Gratitude and support for nurse practitioner arriving from the West Coast of Canada to Middleton, Nova Scotia
Less than one month into her new role as a Nurse Practitioner (NP) at the Kings and Annapolis Primary Care Clinic in Middleton, Nova Scotia, Hannah Snow is overwhelmed by the welcoming, supportive environment from colleagues and gratitude from patients.
“I’ve been extremely supported throughout the transition process. Everyone at the clinic has been so helpful and welcoming as I become oriented—not just as a new grad—but a new grad moving from out-of-province.”
Originally from Berwick, Nova Scotia, Snow wanted to explore British Columbia and moved there seven years ago after receiving her nursing degree from ST. FX University.
During her time on the west coast, she worked as a registered nurse in general medicine, critical care and interventional radiology before completing the NP program at University of British Columbia.
“My partner and I thought we’d stay in B.C. a bit longer but when we sat down and talked about it, we really just wanted to move home to be closer to family and have a more affordable lifestyle,” said Snow.
Once they decided they wanted to move back to Nova Scotia, Snow saw the posting for the NP role in Middleton, applied right away and had an interview set up the following week.
“I was pretty blown away by how seamless and easy that process was,” she said. “I was hired within two weeks of applying.”
Since returning to Nova Scotia as a new graduate, Snow is part of the team that provides primary health care services to people who don’t have a family practice.
“Often there's just a lot of gratitude expressed by patients to simply have someone to follow up on health concerns like their blood pressure and diabetes,” said Snow. “Being able to provide that care has been really fulfilling.”

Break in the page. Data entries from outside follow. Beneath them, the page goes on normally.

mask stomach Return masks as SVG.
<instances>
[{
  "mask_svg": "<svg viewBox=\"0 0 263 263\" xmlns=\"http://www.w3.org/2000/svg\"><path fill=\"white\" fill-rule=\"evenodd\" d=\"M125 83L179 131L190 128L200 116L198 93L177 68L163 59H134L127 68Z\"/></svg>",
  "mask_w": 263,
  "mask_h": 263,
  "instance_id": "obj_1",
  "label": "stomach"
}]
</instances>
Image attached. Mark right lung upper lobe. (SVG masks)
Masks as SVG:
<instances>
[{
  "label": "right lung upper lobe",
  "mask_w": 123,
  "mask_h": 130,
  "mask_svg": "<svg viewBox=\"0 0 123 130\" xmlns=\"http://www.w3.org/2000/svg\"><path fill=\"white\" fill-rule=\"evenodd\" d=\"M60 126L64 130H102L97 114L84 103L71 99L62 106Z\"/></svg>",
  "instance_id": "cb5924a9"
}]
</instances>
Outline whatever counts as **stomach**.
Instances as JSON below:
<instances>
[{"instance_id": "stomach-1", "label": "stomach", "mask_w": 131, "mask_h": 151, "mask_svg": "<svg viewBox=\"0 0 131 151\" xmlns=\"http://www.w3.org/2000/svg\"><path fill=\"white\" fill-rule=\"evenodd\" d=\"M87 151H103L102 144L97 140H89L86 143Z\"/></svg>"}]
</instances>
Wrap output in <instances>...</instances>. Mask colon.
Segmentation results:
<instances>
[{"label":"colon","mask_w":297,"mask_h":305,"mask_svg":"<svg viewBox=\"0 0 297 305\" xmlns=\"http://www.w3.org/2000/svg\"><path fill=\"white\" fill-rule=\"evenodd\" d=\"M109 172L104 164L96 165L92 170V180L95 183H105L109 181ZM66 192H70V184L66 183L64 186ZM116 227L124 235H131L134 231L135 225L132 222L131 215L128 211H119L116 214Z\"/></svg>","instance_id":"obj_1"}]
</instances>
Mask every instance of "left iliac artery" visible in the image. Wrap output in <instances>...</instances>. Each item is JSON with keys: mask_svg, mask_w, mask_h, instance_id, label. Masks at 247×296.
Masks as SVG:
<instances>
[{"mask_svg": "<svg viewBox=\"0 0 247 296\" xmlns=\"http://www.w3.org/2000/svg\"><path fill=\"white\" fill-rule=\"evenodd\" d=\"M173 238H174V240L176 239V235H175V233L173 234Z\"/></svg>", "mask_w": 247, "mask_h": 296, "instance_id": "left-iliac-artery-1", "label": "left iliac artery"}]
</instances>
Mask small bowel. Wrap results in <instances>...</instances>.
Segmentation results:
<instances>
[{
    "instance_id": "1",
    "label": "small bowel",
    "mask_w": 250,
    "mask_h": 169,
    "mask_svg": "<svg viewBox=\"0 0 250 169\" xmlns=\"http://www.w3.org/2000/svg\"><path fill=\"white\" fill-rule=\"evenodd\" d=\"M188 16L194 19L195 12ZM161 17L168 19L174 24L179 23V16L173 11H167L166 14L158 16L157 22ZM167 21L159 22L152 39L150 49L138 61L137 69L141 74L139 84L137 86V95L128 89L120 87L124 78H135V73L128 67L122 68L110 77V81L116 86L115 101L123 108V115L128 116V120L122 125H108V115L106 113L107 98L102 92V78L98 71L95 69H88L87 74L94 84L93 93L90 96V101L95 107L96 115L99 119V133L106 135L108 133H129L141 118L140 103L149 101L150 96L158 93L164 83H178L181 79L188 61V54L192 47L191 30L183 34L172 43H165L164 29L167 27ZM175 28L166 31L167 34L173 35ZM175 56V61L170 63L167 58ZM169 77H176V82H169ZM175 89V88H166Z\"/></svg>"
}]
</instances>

Patients from Bridgetown to Aylesford who do not have a primary care provider (family doctor or nurse practitioner) can book an appointment at the Primary Care Clinic by calling 1-866-400-0060 Monday to Friday.

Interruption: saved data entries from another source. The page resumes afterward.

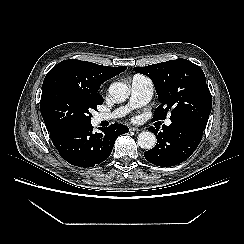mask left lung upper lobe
Returning a JSON list of instances; mask_svg holds the SVG:
<instances>
[{"label":"left lung upper lobe","instance_id":"obj_1","mask_svg":"<svg viewBox=\"0 0 244 244\" xmlns=\"http://www.w3.org/2000/svg\"><path fill=\"white\" fill-rule=\"evenodd\" d=\"M154 83L160 105L152 121L162 120L169 113L172 122H190L206 127L212 98L202 69L186 60L176 59L146 67H134Z\"/></svg>","mask_w":244,"mask_h":244}]
</instances>
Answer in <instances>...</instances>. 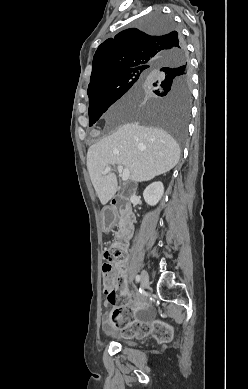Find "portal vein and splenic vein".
<instances>
[{
    "mask_svg": "<svg viewBox=\"0 0 248 389\" xmlns=\"http://www.w3.org/2000/svg\"><path fill=\"white\" fill-rule=\"evenodd\" d=\"M110 170H111V167L108 166V167H106V168L104 169V171L102 172V174L106 175V174H108V173L110 172ZM117 170H118V172L120 173V175H121L123 181H126V180L129 179L130 171H129L128 169L123 168V166H121V165H118V166H117Z\"/></svg>",
    "mask_w": 248,
    "mask_h": 389,
    "instance_id": "1",
    "label": "portal vein and splenic vein"
}]
</instances>
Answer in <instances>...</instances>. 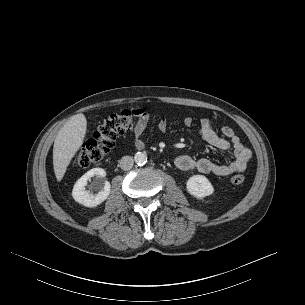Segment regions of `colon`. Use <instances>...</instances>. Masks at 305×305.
Wrapping results in <instances>:
<instances>
[{
  "label": "colon",
  "instance_id": "obj_1",
  "mask_svg": "<svg viewBox=\"0 0 305 305\" xmlns=\"http://www.w3.org/2000/svg\"><path fill=\"white\" fill-rule=\"evenodd\" d=\"M136 122L137 116L131 110H122L108 115L97 127L93 139L74 155L73 163L82 168L99 163L114 147L116 138L129 131ZM244 181L245 177L241 174L231 178V183L234 185H240Z\"/></svg>",
  "mask_w": 305,
  "mask_h": 305
}]
</instances>
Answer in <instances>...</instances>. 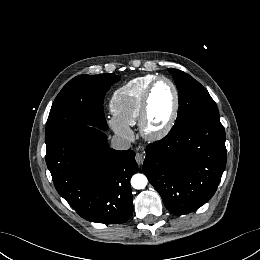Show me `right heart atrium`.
Segmentation results:
<instances>
[{"mask_svg": "<svg viewBox=\"0 0 260 260\" xmlns=\"http://www.w3.org/2000/svg\"><path fill=\"white\" fill-rule=\"evenodd\" d=\"M108 123L110 127L114 130V132L119 136L127 139L132 137V131L129 126L125 125L114 116L109 118Z\"/></svg>", "mask_w": 260, "mask_h": 260, "instance_id": "obj_1", "label": "right heart atrium"}]
</instances>
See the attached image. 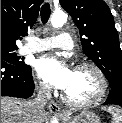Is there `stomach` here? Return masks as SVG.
Returning <instances> with one entry per match:
<instances>
[{
    "instance_id": "0dacf381",
    "label": "stomach",
    "mask_w": 122,
    "mask_h": 123,
    "mask_svg": "<svg viewBox=\"0 0 122 123\" xmlns=\"http://www.w3.org/2000/svg\"><path fill=\"white\" fill-rule=\"evenodd\" d=\"M63 123H101V120L94 112L82 110L76 116L63 117Z\"/></svg>"
}]
</instances>
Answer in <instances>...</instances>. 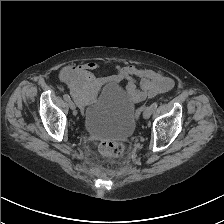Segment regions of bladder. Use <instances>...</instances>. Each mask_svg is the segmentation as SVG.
<instances>
[{
    "label": "bladder",
    "mask_w": 224,
    "mask_h": 224,
    "mask_svg": "<svg viewBox=\"0 0 224 224\" xmlns=\"http://www.w3.org/2000/svg\"><path fill=\"white\" fill-rule=\"evenodd\" d=\"M83 126L95 137L128 138L135 128L134 102L117 84L107 83L85 108Z\"/></svg>",
    "instance_id": "bladder-1"
}]
</instances>
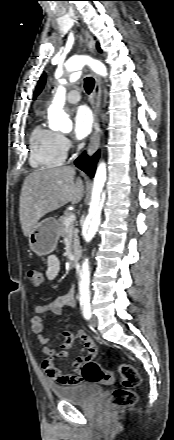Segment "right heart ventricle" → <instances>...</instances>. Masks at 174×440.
I'll list each match as a JSON object with an SVG mask.
<instances>
[{
  "mask_svg": "<svg viewBox=\"0 0 174 440\" xmlns=\"http://www.w3.org/2000/svg\"><path fill=\"white\" fill-rule=\"evenodd\" d=\"M59 133L37 125L30 135V165L34 168L60 166L66 154L60 146Z\"/></svg>",
  "mask_w": 174,
  "mask_h": 440,
  "instance_id": "obj_1",
  "label": "right heart ventricle"
}]
</instances>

“It's a great model of care that serves the needs of this community really well,” said Snow. “There is a high percentage of people without a primary care provider (family doctor or nurse practitioner) in the area. This model provides access to primary care until patients receive a permanent provider.”
As the province continues to recruit new physicians and nurse practitioners to the province and reduce the number of Nova Scotians without a family practice, models like primary care clinics are available for those who need care.
As Snow ramps up her new NP career in Middleton, she is optimistic.
“I feel like there's just so much opportunity, especially working rurally and working in Nova Scotia, where the scope for NPs is so large,” said Snow. “I'm really excited for my future career here.”
Gratitude goes both ways for Snow and the community.
“I just feel so grateful to be back home and I feel like I didn't appreciate this when I lived here. It took moving away to really appreciate what I was missing about Nova Scotia.”